Fire chiefs stated that they are taking advantage of a period of calm and cool weather to prevent the fire from moving closer to Las Vegas, New Mexico and other villages along the fire's shifting fronts. Red fire retardant was dropped from helicopters and aircrafts, while ground crews cleared brush and timber to starve the fire on crucial fronts.

For days, bulldozers have been removing fire lines around Las Vegas' 13,000-person population. Crews have also been burning vegetation to clear the area. In preparation for the strong winds that are expected to hit this weekend, aircraft dropped additional fire retardant along a ridge west of town.

Mandatory evacuations have affected approximately 15,500 homes in outlying communities and the Sangre de Cristo Mountains valleys that border Las Vegas. Around 170 homes were destroyed in the fire.

President's Disaster Declaration releases emergency funds for recovery efforts in three northeastern New Mexico counties where fires continue to rage. It also includes portions of southern New Mexico, where wind-driven blazes claimed two lives and destroyed more than 200 homes in mid April.

According to a White House statement, the aid includes grants for temporary housing, home repairs, and low-cost loans to pay for uninsured property loss.

Officials from local law enforcement acknowledged the emotional and physical toll of long evacuations. Antonio Salazar, Chief of Las Vegas Police, stated that his officers would conduct "burglary patrols," which will be carried out in evacuated areas. They also help to maintain order at the local Walmart while people queue up to buy supplies.

Chris Lopez, San Miguel County Sheriff, stated that "repopulation is one thing we are very interested in." "Everybody longs to go home."

According to Dan Pearson, a federal fire behavior specialist, forecasters expect two days with relatively light winds, before strong spring gales return.

He said, "Our prayers are working because there have been favorable winds in the fire area today." "We will take advantage of this fact in the coming days. We can only build resilient pockets.

Only 20% of the fire's perimeter was controlled. The flames were located about one mile (1.6 km) from Las Vegas. Schools were closed in preparation for possible evacuation.

Officials at Los Alamos National Laboratory were closely monitoring another wildfire Wednesday, which was within 5 miles (8 km) of facilities at Los Alamos' U.S. national defense lab.

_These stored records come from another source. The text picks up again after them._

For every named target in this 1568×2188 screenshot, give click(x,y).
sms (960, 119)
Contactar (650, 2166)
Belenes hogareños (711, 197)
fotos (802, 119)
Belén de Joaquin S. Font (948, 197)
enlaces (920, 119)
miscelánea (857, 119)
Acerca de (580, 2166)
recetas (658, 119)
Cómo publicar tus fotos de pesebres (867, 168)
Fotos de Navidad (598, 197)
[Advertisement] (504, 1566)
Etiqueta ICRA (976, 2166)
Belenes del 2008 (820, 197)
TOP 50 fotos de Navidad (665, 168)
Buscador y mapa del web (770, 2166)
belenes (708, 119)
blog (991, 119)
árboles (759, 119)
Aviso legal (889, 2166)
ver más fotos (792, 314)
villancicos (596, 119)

Crews of firemen worked to widen the road between the fire and Los Alamos, clearing underbrush, and treating the area in fire retardant.

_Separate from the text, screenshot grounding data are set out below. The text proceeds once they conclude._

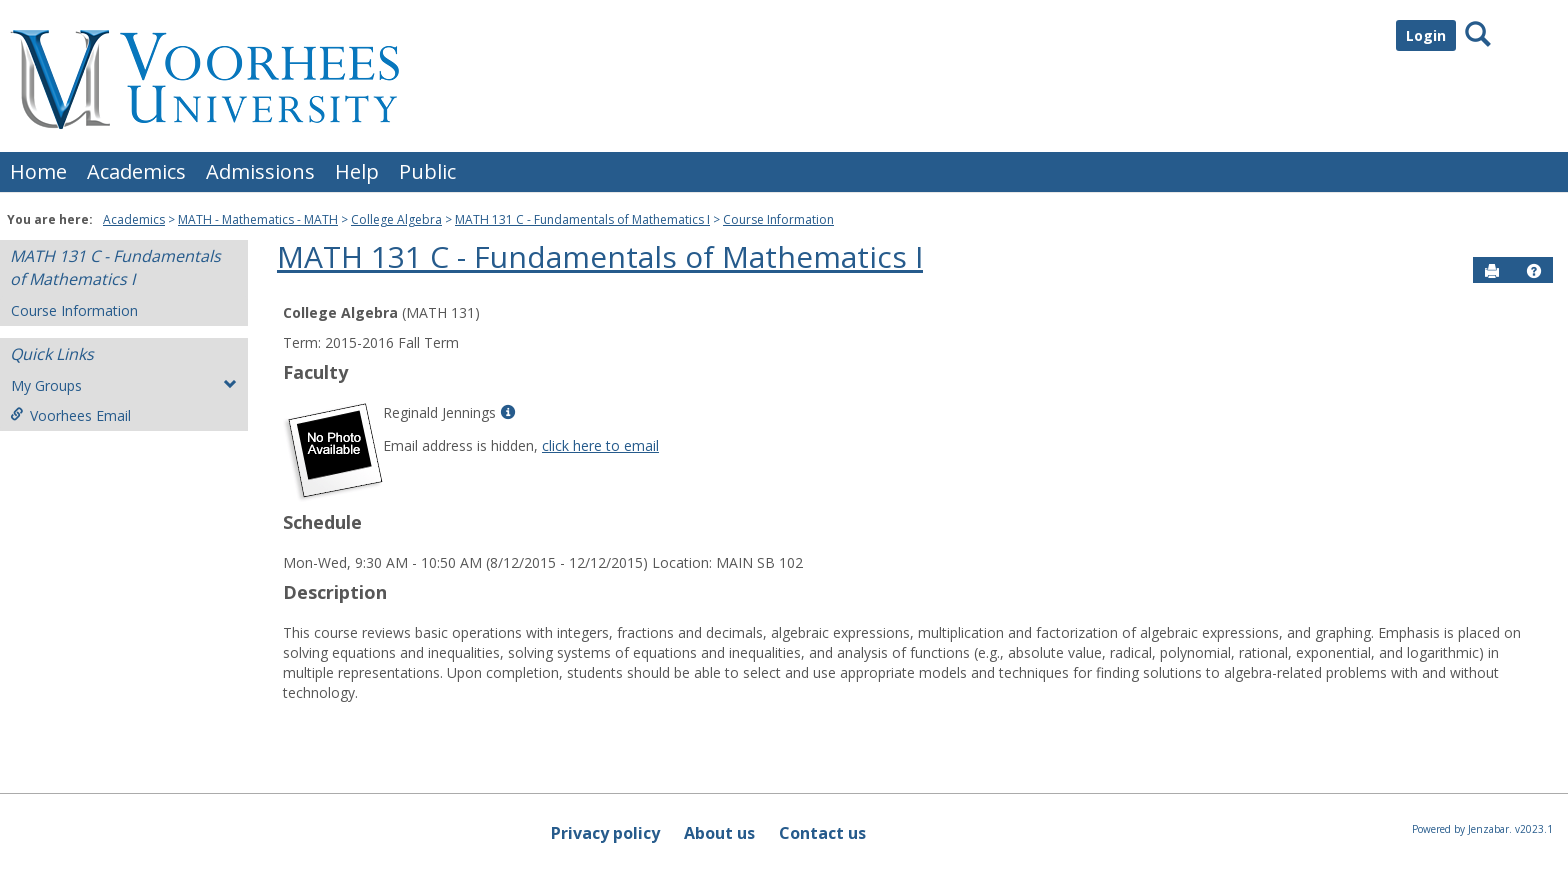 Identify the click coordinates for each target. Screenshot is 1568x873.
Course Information (778, 219)
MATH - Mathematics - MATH (258, 219)
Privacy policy (605, 833)
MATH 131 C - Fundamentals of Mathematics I (582, 219)
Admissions (260, 171)
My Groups (124, 385)
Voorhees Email (70, 415)
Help (357, 171)
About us (719, 833)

Scientists and fire experts agree that wildfires are now a threat all year in drought-stricken West. They burn faster and more intensely than ever before because of climate change. Overgrown areas can also increase wildfire danger, according to fire officials.

The National Interagency Fire Center reported Wednesday, that 12 large uncontained fires had burned approximately 436 miles (1,129 km) in five US states.